Figure 6 and Table 1 support our expectation regarding \(\kappa \) in depth estimation. Fig. 6 with the extreme case \(N=8\) shows examples of estimated depth images without and with the proposed hole filling process using different \(\kappa \) values, and the corresponding rendered images by the proposed NeRF model. Table 1 reports the corresponding PSNR results across different \(\kappa \) values. We observed that the proposed hole filling scheme with appropriate \(\kappa \) (e.g., \(\kappa = 2\) in Fig. 6) estimates missing depth information for a foreground object, giving more appropriate depth maps. However, a few regions of the background that are supposed to have zero values are filled with some non-zero values. It is suboptimal in the perspective of depth estimation, but it is a simple method that can provide sufficiently useful information for proposed near-surface sampling in Sect. 3.3. Finally, we empirically found with results in Fig. 6 that \(\kappa = 2\) gives the highest accuracy among \(\{ \kappa = 0.25, 0.5, 1, 2, 3, 4 \}\) in the rendering perspective.

4 Results and Discussion

4.1 Datasets

We used the synthetic Lego and Ship datasets in original NeRF [17],Footnote 2 the real dataset with the identifier 5a8aa0fab18050187cbe060e in BlendedMVS [28], and the Pavillon scene dataset. Figure 7 shows these datasets. For each synthetic dataset, we used 150 training images and 50 test images, all with the spatial resolution of \(800 \times 800\). In generating a point cloud (Sect. 3.4.1) for each synthetic dataset, we used 20 of 100 training images from the original dataset.Footnote 3 In constructing a training dataset for each synthetic data, we selected 50 of 100 original test images by skipping one view by one view and added them to the original training dataset. For the real dataset, we used 100 training images and 11 test images, all with the resolution of \(574 \times 475\). In generating a point cloud, we used 20 of 100 training images.\(^{3}\) For all datasets, each instance has a different viewpoint. If not further specified, we used the above experimental setup throughout all experiments.
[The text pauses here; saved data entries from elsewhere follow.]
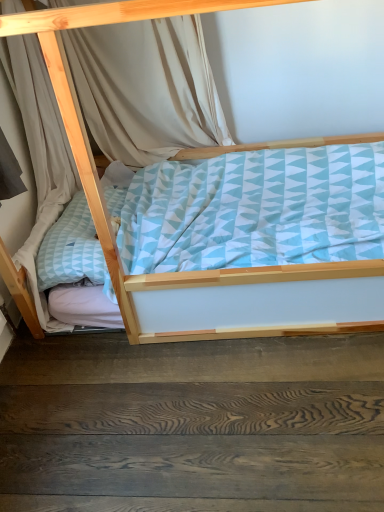 Question: Is dark wood floor at lower center smaller than light blue fabric bed at center?

Choices:
 (A) yes
 (B) no

Answer: (A)

Question: Would you consider dark wood floor at lower center to be distant from light blue fabric bed at center?

Choices:
 (A) no
 (B) yes

Answer: (A)

Question: Could you tell me if dark wood floor at lower center is facing light blue fabric bed at center?

Choices:
 (A) no
 (B) yes

Answer: (A)

Question: From the image's perspective, is dark wood floor at lower center beneath light blue fabric bed at center?

Choices:
 (A) yes
 (B) no

Answer: (A)

Question: Does dark wood floor at lower center have a greater width compared to light blue fabric bed at center?

Choices:
 (A) yes
 (B) no

Answer: (B)

Question: Is light blue fabric bed at center bigger or smaller than dark wood floor at lower center?

Choices:
 (A) big
 (B) small

Answer: (A)

Question: Considering the positions of light blue fabric bed at center and dark wood floor at lower center in the image, is light blue fabric bed at center wider or thinner than dark wood floor at lower center?

Choices:
 (A) thin
 (B) wide

Answer: (B)

Question: From the image's perspective, is light blue fabric bed at center above or below dark wood floor at lower center?

Choices:
 (A) above
 (B) below

Answer: (A)

Question: Is light blue fabric bed at center inside the boundaries of dark wood floor at lower center, or outside?

Choices:
 (A) inside
 (B) outside

Answer: (B)

Question: From their relative heights in the image, would you say beige fabric curtain at upper left is taller or shorter than light blue fabric bed at center?

Choices:
 (A) tall
 (B) short

Answer: (B)

Question: From the image's perspective, is beige fabric curtain at upper left positioned above or below light blue fabric bed at center?

Choices:
 (A) below
 (B) above

Answer: (B)

Question: In terms of width, does beige fabric curtain at upper left look wider or thinner when compared to light blue fabric bed at center?

Choices:
 (A) thin
 (B) wide

Answer: (A)

Question: Which is correct: beige fabric curtain at upper left is inside light blue fabric bed at center, or outside of it?

Choices:
 (A) inside
 (B) outside

Answer: (A)

Question: From the image's perspective, is dark wood floor at lower center above or below beige fabric curtain at upper left?

Choices:
 (A) below
 (B) above

Answer: (A)

Question: In the image, is dark wood floor at lower center positioned in front of or behind beige fabric curtain at upper left?

Choices:
 (A) front
 (B) behind

Answer: (A) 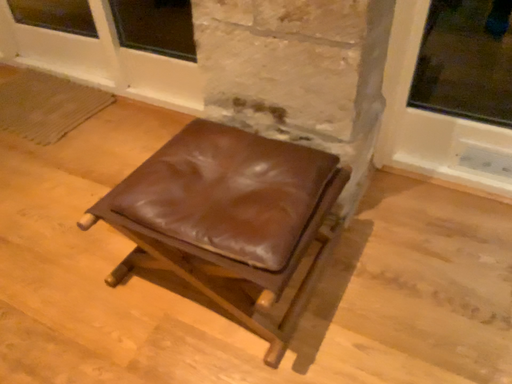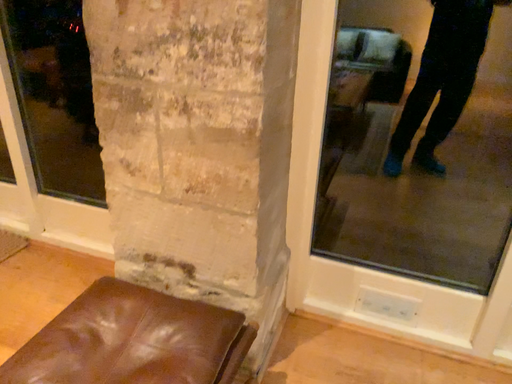 Question: Which way did the camera rotate in the video?

Choices:
 (A) rotated upward
 (B) rotated downward

Answer: (A)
The chosen real data contains multi-view images taken around an object and several images are captured from closer viewpoints to an object. In our experiments, we used included depth images in [28], and used blended color images reflecting view-dependent lighting [28], as the ground truth color images.

We compared the proposed NeRF framework using near-surface sampling with a point cloud, with original NeRF, DONeRF [19], DSNeRF [5], and Instant-NGP [18]. For comparing performances between all five methods, we used the re-rendered Lego dataset and Pavillon scene dataset to better fit the view cell methodology of DONeRF that uses additional configurations for view cell generation, and is forward-facing. We used 210 training images and 60 test images, for these comparison experiments. For a point cloud generation, we used 20 training images. For comparing performances between the proposed and original NeRF, we used all three different datasets (Lego, Ship, and BlendedMVS) that are not necessarily forward-facing.

4.2 Experimental Setup

Throughout experiments with different sampling ranges of the proposed surface-based sampling method, we assumed that the full sampling range of original NeRF [17], i.e., the radius of the blue fan-shape in Fig. 4, is 4 (unitless). For synthetic datasets, we set half of the sampling range of the proposed NeRF, i.e., \(\alpha \) in (1)–(2), as 1/2, 1/4, 1/8, and 1/16. For the real dataset, we set \(\alpha \) as 1, 1/2, 1/4, and 1/8. (We used larger sampling ranges in real dataset experiments compared to synthetic dataset experiments, since the depth quality of the real dataset is relatively poorer than that of the synthetic dataset.)Footnote 4 To see the effects of depth estimation accuracy in the proposed NeRF framework, we also ran experiments with ground-truth depth images and estimated depth images via the proposed method. We set the number of sample points \(N=64\), except for experiments using different N’s.

Fig. 7
figure 7

The Lego (1st), Ship (2nd), BlendedMVS (3rd), and Pavillon (4th) datasets

In experiments comparing different NeRF methods, we used different numbers of sampling points, i.e., N in (2). For fair comparisons, the total number of sampling points per ray of original NeRF is set identical to those of proposed NeRF, DONeRF [19], DSNeRF [5], and Instant-NGP [18]. In the original NeRF approach, for each coarse and fine network, we set the number of sample points per ray to 4, 8, 16, and 32. For the proposed NeRF, DONeRF, DSNeRF, we set N as 8, 16, 32, and 64, and used only one rendering network. Different from original NeRF that uses samples with different locations for two different networks, Instant-NGP uses two networks that estimate color and density respectively, but use samples with the same locations. For Instant-NGP, we set the number of samples per ray to 8, 16, 32, and 64. That is, in comparing different NeRF methods, we set the total number of sample points per ray as 8, 16, 32, and 64 consistently for all the NeRF methods.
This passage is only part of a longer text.